Noonan today laid out measures so Ireland can stick with its promise to the International Monetary Fund and European funders of its 2010 bailout to cut the shortfall to 7.5 percent of gross domestic product next year. From midnight tonight, a bottle of wine will go up by 1 euro ($1.30), while a new property tax will come into effect in July 2013.
“We will not dither or procrastinate, but will drive forward to lead this country out of the despair and despondency and lack of self-worth in which we found ourselves in March 2011,” Noonan told lawmakers in parliament in Dublin today, referring to the month when the government took power.
Ireland is about 75 percent through cuts amounting to 33.4 billion euros, or about a fifth of the size of the economy, stretched over eight years through 2015. While the deficit will still be the highest in the 27-member EU for the fourth year in a row in 2013, the austerity has been lauded by investors.
The National Treasury Management Agency plans to raise about 10 billion euros in the market next year as it returns to syndicated bond sales and regular monthly long-term debt auctions, its chief executive officer, John Corrigan, said on Nov. 22. Ireland sold Treasury bills and bonds in July for the first time in almost two years.
“Ireland has been smart through the crisis so far by not promising too much too soon,” said Padhraic Garvey, head of developed markets debt strategy at ING Groep NV in Amsterdam, before the budget was announced. “Achievable targets are what is required to pave the way for wider market access for 2013.”
The Finance Ministry forecast last week that this year’s deficit will be 8.2 percent of GDP compared with the 8.6 percent target it promised the IMF and EU.
Yields on the country’s benchmark 2020 bond rose 2 basis points today to 4.46 percent, down from 7.4 percent at the start of June and from as high as 14 percent in July 2011.
Stabilizing public finances are “an essential prerequisite to long-term growth and job creation,” Noonan said. Ireland can only access markets if investors believe that “we have a credible fiscal strategy and agree that our debt is sustainable,” he said.
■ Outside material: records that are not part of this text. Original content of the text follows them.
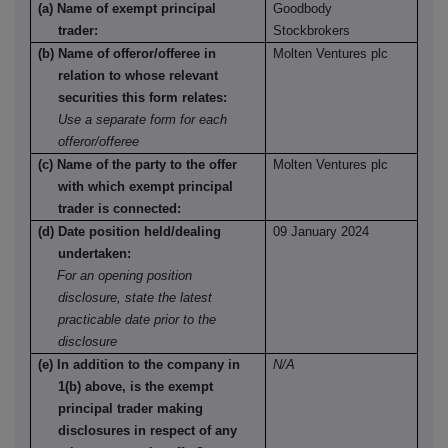
(a) Name of exempt principal
Goodbody
trader:
Stockbrokers
(b) Name of offeror/offeree in
Molten Ventures plc
relation to whose relevant
securities this form relates:
Use a separate form for each
offeror/offeree
(c) Name of the party to the offer
Molten Ventures plc
with which exempt principal
trader is connected:
(d) Date position held/dealing
09 January 2024
undertaken:
For an opening position
disclosure, state the latest
practicable date prior to the
disclosure
(e) In addition to the company in
N/A
1(b) above, is the exempt
principal trader making
disclosures in respect of any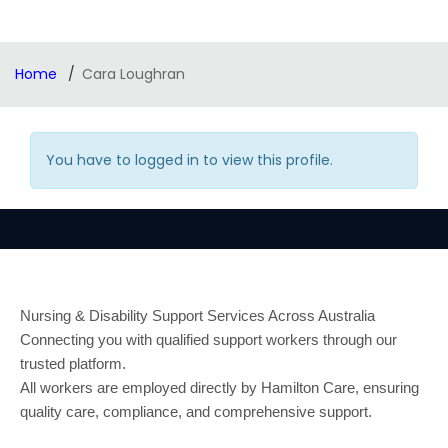
Home
Cara Loughran
You have to logged in to view this profile.
Nursing & Disability Support Services Across Australia
Connecting you with qualified support workers through our
trusted platform.
All workers are employed directly by Hamilton Care, ensuring
quality care, compliance, and comprehensive support.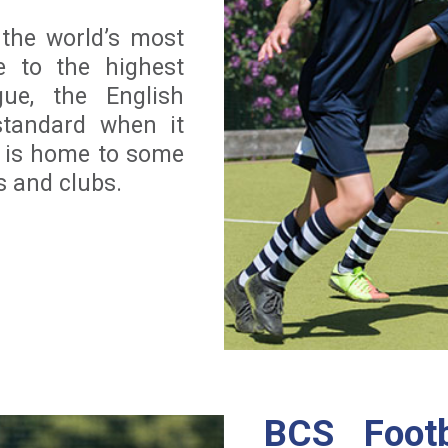
 the world’s most
 to the highest
gue, the English
standard when it
d is home to some
s and clubs.
BCS Footb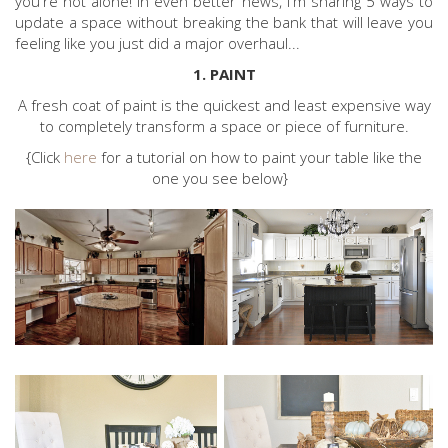
you're not alone! In even better news, I'm sharing 5 ways to
update a space without breaking the bank that will leave you
feeling like you just did a major overhaul...
1. PAINT
A fresh coat of paint is the quickest and least expensive way
to completely transform a space or piece of furniture.
{Click
here
for a tutorial on how to paint your table like the
one you see below}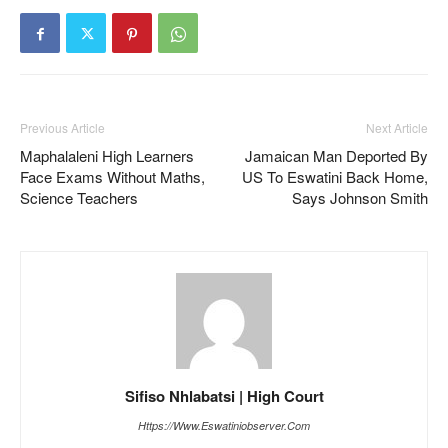
Previous Article
Next Article
Maphalaleni High Learners
Jamaican Man Deported By
Face Exams Without Maths,
US To Eswatini Back Home,
Science Teachers
Says Johnson Smith
Sifiso Nhlabatsi | High Court
Https://www.eswatiniobserver.com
Ireland will introduce a property tax from July, levied at an annual 0.18 percent for homes valued below 1 million euros, rising to 0.25 percent above that threshold, Noonan said.
He will exempt new homes bought up to the end of 2016 from the tax and will introduce legislation on real-estate investment trusts, or REITs, to help boost the property market, whose collapse triggered Ireland’s economic demise.
Ireland is establishing the trusts to lure investors into the commercial property market, Noonan said. Their introduction will assist the National Asset Management Agency as it sells property. The agency was set up by the previous government to take on bad bank debt as it propped up the financial industry.
“The property measures are also designed to create additional jobs in the property and construction sectors,” Noonan said today. Home prices, down 50 percent from their 2007 peak, have risen in three of the past four months, according to the Central Statistics Office in Dublin.
At the same time, the government plans to tackle the levels of debt, a lot of which stems from the property market. The central bank is overseeing the rollout of solutions to deal with “unsustainable personal and commercial debt,” he said.
Allied Irish Banks Plc, the largest mortgage lender, has pledged to contact 1,500 customers a month to work on restructuring their home loans, he said.
“This is the level of ambition that the government expects from all banks,” he said. “The Irish financial crisis could be summarized in one word: debt. The government is committed to dealing with both.”